◆ **Problem requirements**
Please return the listing below word for word, minus its pictures.

◆ **Data**
........

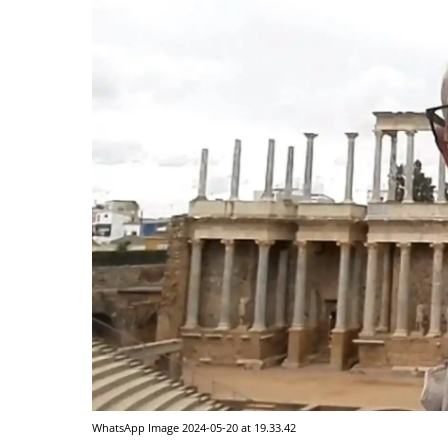
WhatsApp Image 2024-05-20 at 19.33.42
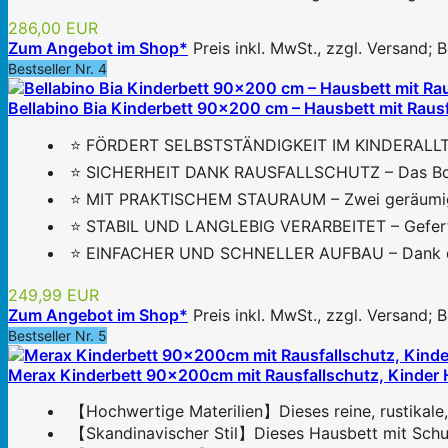
286,00 EUR
Zum Angebot im Shop*
Preis inkl. MwSt., zzgl. Versand;
Bestseller Nr. 4
Bellabino Bia Kinderbett 90x200 cm – Hausbett mit Rausf
⭐ FÖRDERT SELBSTSTÄNDIGKEIT IM KINDERALLTAG –
⭐ SICHERHEIT DANK RAUSFALLSCHUTZ – Das Bodenbet
⭐ MIT PRAKTISCHEM STAURAUM – Zwei geräumige Sc
⭐ STABIL UND LANGLEBIG VERARBEITET – Gefertigt 
⭐ EINFACHER UND SCHNELLER AUFBAU – Dank durchd
249,99 EUR
Zum Angebot im Shop*
Preis inkl. MwSt., zzgl. Versand;
Bestseller Nr. 5
Merax Kinderbett 90x200cm mit Rausfallschutz, Kinder Ha
【Hochwertige Materilien】Dieses reine, rustikale, n
【Skandinavischer Stil】Dieses Hausbett mit Schubla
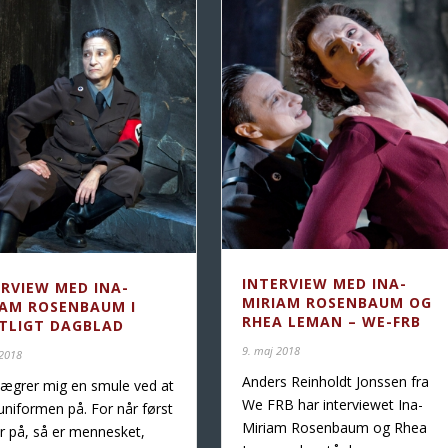
INTERVIEW MED INA-
ERVIEW MED INA-
MIRIAM ROSENBAUM OG
IAM ROSENBAUM I
RHEA LEMAN – WE-FRB
STLIGT DAGBLAD
9. maj 2018
 2018
Anders Reinholdt Jonssen fra
vægrer mig en smule ved at
We FRB har interviewet Ina-
uniformen på. For når først
Miriam Rosenbaum og Rhea
r på, så er mennesket,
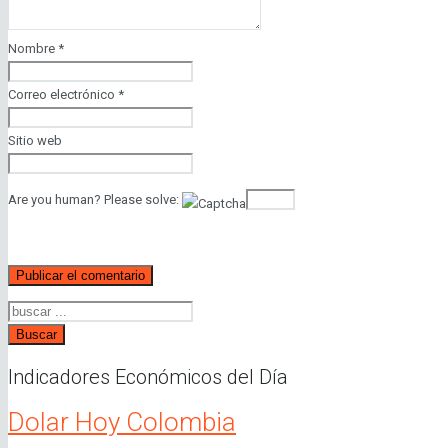
Nombre
*
Correo electrónico
*
Sitio web
Are you human? Please solve:
Buscar
Indicadores Económicos del Día
Dolar Hoy Colombia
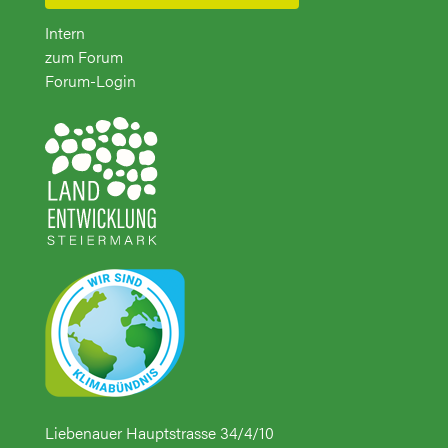
Intern
zum Forum
Forum-Login
Liebenauer Hauptstrasse 34/4/10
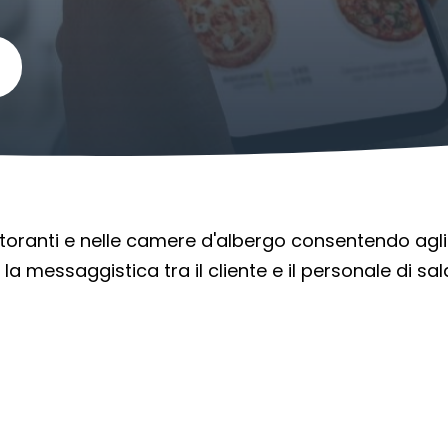
storanti e nelle camere d'albergo consentendo agli o
 la messaggistica tra il cliente e il personale di sal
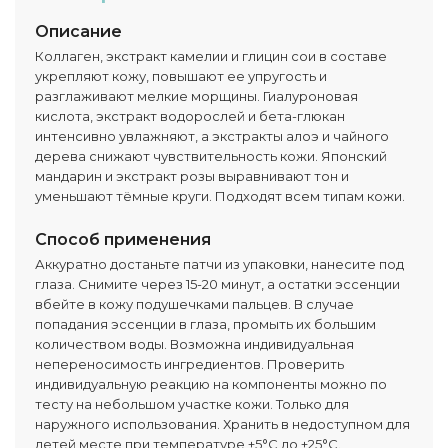
Описание
Коллаген, экстракт камелии и глицин сои в составе
укрепляют кожу, повышают ее упругость и
разглаживают мелкие морщины. Гиалуроновая
кислота, экстракт водорослей и бета-глюкан
интенсивно увлажняют, а экстракты алоэ и чайного
дерева снижают чувствительность кожи. Японский
мандарин и экстракт розы выравнивают тон и
уменьшают тёмные круги. Подходят всем типам кожи.
Способ применения
Аккуратно достаньте патчи из упаковки, нанесите под
глаза. Снимите через 15-20 минут, а остатки эссенции
вбейте в кожу подушечками пальцев. В случае
попадания эссенции в глаза, промыть их большим
количеством воды. Возможна индивидуальная
непереносимость ингредиентов. Проверить
индивидуальную реакцию на компоненты можно по
тесту на небольшом участке кожи. Только для
наружного использования. Хранить в недоступном для
детей месте при температуре +5°C до +25°C.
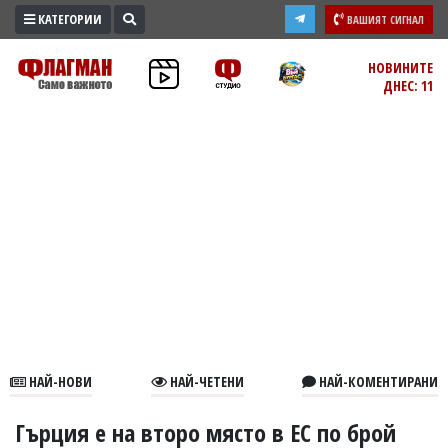
КАТЕГОРИИ
ВАШИЯТ СИГНАЛ
ПРОМО
НОВИНИТЕ
ДНЕС: 11
ЗОНА
ИЗБОРИ
2026
ПРАКТИЧНО
КУЛТУРА
ЗДРАВЕ
ПОЛИТИКА
ОБЩИНИ
ОБЩЕСТВО
ЛАЙФСТАЙЛ
НАЙ-НОВИ
НАЙ-ЧЕТЕНИ
НАЙ-КОМЕНТИРАНИ
ВОЙНАТА
В
Гърция е на второ място в ЕС по брой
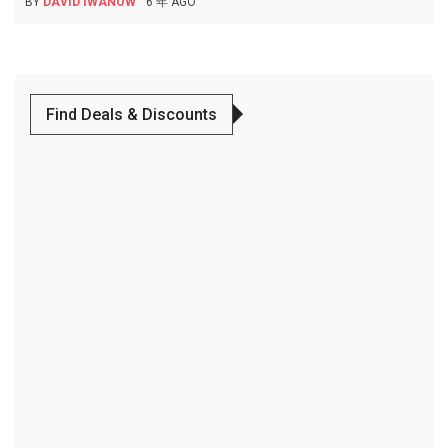
BY
DAVID IWANOW
6 年 AGO
Find Deals & Discounts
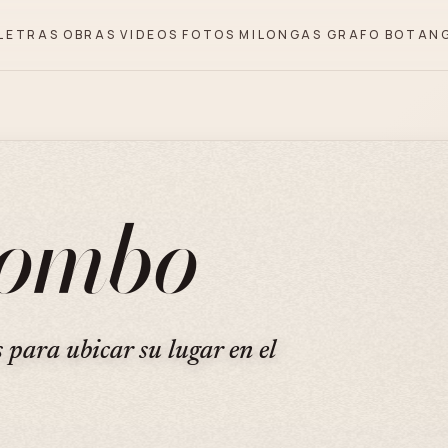
LETRAS
OBRAS
VIDEOS
FOTOS
MILONGAS
GRAFO
BOTAN
lombo
s para ubicar su lugar en el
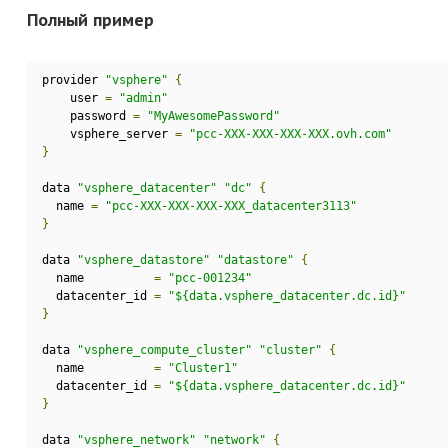
Полный пример
provider 
"vsphere"
{
    user 
=
"admin"
    password 
=
"MyAwesomePassword"
    vsphere_server 
=
"pcc-XXX-XXX-XXX-XXX.ovh.com"
}
data 
"vsphere_datacenter"
"dc"
{
  name 
=
"pcc-XXX-XXX-XXX-XXX_datacenter3113"
}
data 
"vsphere_datastore"
"datastore"
{
  name          
=
"pcc-001234"
  datacenter_id 
=
"${data.vsphere_datacenter.dc.id}"
}
data 
"vsphere_compute_cluster"
"cluster"
{
  name          
=
"Cluster1"
  datacenter_id 
=
"${data.vsphere_datacenter.dc.id}"
}
data 
"vsphere_network"
"network"
{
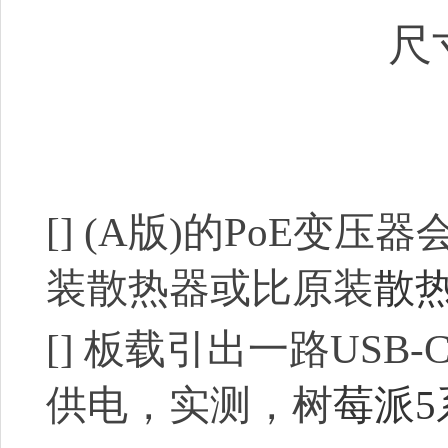
尺
[]
(A版)的PoE变压器
装散热器或比原装
散
[]
板载引出一路USB-
供电，实测，树
莓派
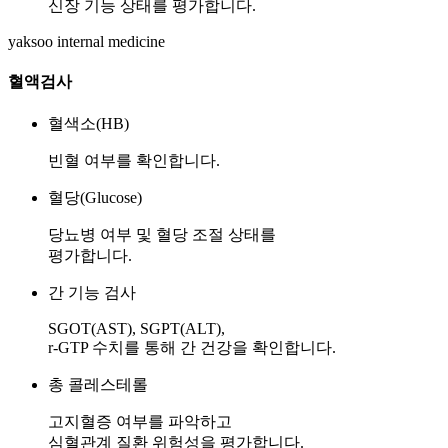
신장 기능 상태를 평가합니다.
yaksoo
internal medicine
혈액검사
혈색소(HB)
빈혈 여부를 확인합니다.
혈당(Glucose)
당뇨병 여부 및 혈당 조절 상태를
평가합니다.
간 기능 검사
SGOT(AST), SGPT(ALT),
r-GTP 수치를 통해 간 건강을 확인합니다.
총 콜레스테롤
고지혈증 여부를 파악하고
심혈관계 질환 위험성을 평가합니다.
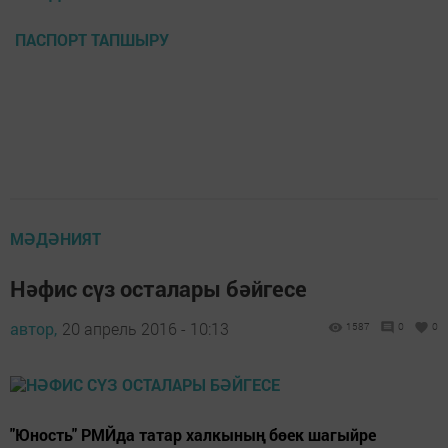
ПАСПОРТ ТАПШЫРУ
МӘДӘНИЯТ
Нәфис сүз осталары бәйгесе
автор,
20 апрель 2016 - 10:13
1587
0
0
"Юность" РМЙда татар халкының бөек шагыйре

........

◆ **Solution to this task**
WhatsApp Image 2024-05-20 at 19.33.42
286,00 EUR
Zum Angebot im Shop*
Preis inkl. MwSt., zzgl. Versand;
Bestseller Nr. 4
Bellabino Bia Kinderbett 90x200 cm – Hausbett mit Rausf
⭐ FÖRDERT SELBSTSTÄNDIGKEIT IM KINDERALLTAG –
⭐ SICHERHEIT DANK RAUSFALLSCHUTZ – Das Bodenbet
⭐ MIT PRAKTISCHEM STAURAUM – Zwei geräumige Sc
⭐ STABIL UND LANGLEBIG VERARBEITET – Gefertigt 
⭐ EINFACHER UND SCHNELLER AUFBAU – Dank durchd
249,99 EUR
Zum Angebot im Shop*
Preis inkl. MwSt., zzgl. Versand;
Bestseller Nr. 5
Merax Kinderbett 90x200cm mit Rausfallschutz, Kinder Ha
【Hochwertige Materilien】Dieses reine, rustikale, n
【Skandinavischer Stil】Dieses Hausbett mit Schubla
INTERVIEW MED INA-
ERVIEW MED INA-
MIRIAM ROSENBAUM OG
IAM ROSENBAUM I
RHEA LEMAN – WE-FRB
STLIGT DAGBLAD
9. maj 2018
 2018
Anders Reinholdt Jonssen fra
vægrer mig en smule ved at
We FRB har interviewet Ina-
uniformen på. For når først
Miriam Rosenbaum og Rhea
r på, så er mennesket,
Nombre
*
Correo electrónico
*
Sitio web
Are you human? Please solve:
Buscar
Indicadores Económicos del Día
Dolar Hoy Colombia
Intern
zum Forum
Forum-Login
Liebenauer Hauptstrasse 34/4/10
storanti e nelle camere d'albergo consentendo agli o
 la messaggistica tra il cliente e il personale di sal
Описание
Коллаген, экстракт камелии и глицин сои в составе
укрепляют кожу, повышают ее упругость и
разглаживают мелкие морщины. Гиалуроновая
кислота, экстракт водорослей и бета-глюкан
интенсивно увлажняют, а экстракты алоэ и чайного
дерева снижают чувствительность кожи. Японский
мандарин и экстракт розы выравнивают тон и
уменьшают тёмные круги. Подходят всем типам кожи.
Способ применения
Аккуратно достаньте патчи из упаковки, нанесите под
глаза. Снимите через 15-20 минут, а остатки эссенции
вбейте в кожу подушечками пальцев. В случае
попадания эссенции в глаза, промыть их большим
количеством воды. Возможна индивидуальная
непереносимость ингредиентов. Проверить
индивидуальную реакцию на компоненты можно по
тесту на небольшом участке кожи. Только для
наружного использования. Хранить в недоступном для
детей месте при температуре +5°C до +25°C.
КАТЕГОРИИ
ВАШИЯТ СИГНАЛ
ПРОМО
НОВИНИТЕ
ДНЕС: 11
ЗОНА
ИЗБОРИ
2026
ПРАКТИЧНО
КУЛТУРА
ЗДРАВЕ
ПОЛИТИКА
ОБЩИНИ
ОБЩЕСТВО
ЛАЙФСТАЙЛ
НАЙ-НОВИ
НАЙ-ЧЕТЕНИ
НАЙ-КОМЕНТИРАНИ
ВОЙНАТА
В
Гърция е на второ място в ЕС по брой
BY
DAVID IWANOW
6 年 AGO
Find Deals & Discounts
LETRAS
OBRAS
VIDEOS
FOTOS
MILONGAS
GRAFO
BOTAN
lombo
s para ubicar su lugar en el
Полный пример
provider 
"vsphere"
{
    user 
=
"admin"
    password 
=
"MyAwesomePassword"
    vsphere_server 
=
"pcc-XXX-XXX-XXX-XXX.ovh.com"
}
data 
"vsphere_datacenter"
"dc"
{
  name 
=
"pcc-XXX-XXX-XXX-XXX_datacenter3113"
}
data 
"vsphere_datastore"
"datastore"
{
  name          
=
"pcc-001234"
  datacenter_id 
=
"${data.vsphere_datacenter.dc.id}"
}
data 
"vsphere_compute_cluster"
"cluster"
{
  name          
=
"Cluster1"
  datacenter_id 
=
"${data.vsphere_datacenter.dc.id}"
}
data 
"vsphere_network"
"network"
{
尺
[]
(A版)的PoE变压器
装散热器或比原装
散
[]
板载引出一路USB-
供电，实测，树
莓派
신장 기능 상태를 평가합니다.
yaksoo
internal medicine
혈액검사
혈색소(HB)
빈혈 여부를 확인합니다.
혈당(Glucose)
당뇨병 여부 및 혈당 조절 상태를
평가합니다.
간 기능 검사
SGOT(AST), SGPT(ALT),
r-GTP 수치를 통해 간 건강을 확인합니다.
총 콜레스테롤
고지혈증 여부를 파악하고
심혈관계 질환 위험성을 평가합니다.
ПАСПОРТ ТАПШЫРУ
МӘДӘНИЯТ
Нәфис сүз осталары бәйгесе
автор,
20 апрель 2016 - 10:13
1587
0
0
"Юность" РМЙда татар халкының бөек шагыйре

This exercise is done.